-- Given entries --
※ ※ ※
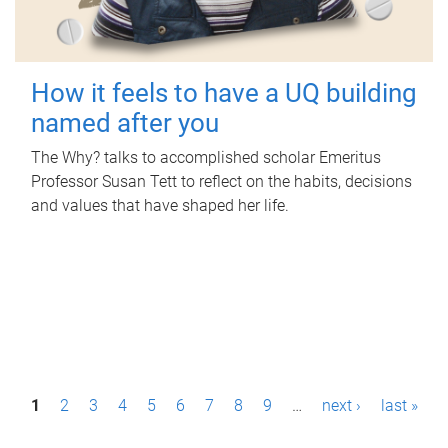
How it feels to have a UQ building
named after you
The Why? talks to accomplished scholar Emeritus
Professor Susan Tett to reflect on the habits, decisions
and values that have shaped her life.
P
1
2
3
4
5
6
7
8
9
…
next ›
last »
a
※ ※ ※
-- What to do --
Would you report every line of the entries above containing the word "have"?

-- Result below --
How it feels to have a UQ building
and values that have shaped her life.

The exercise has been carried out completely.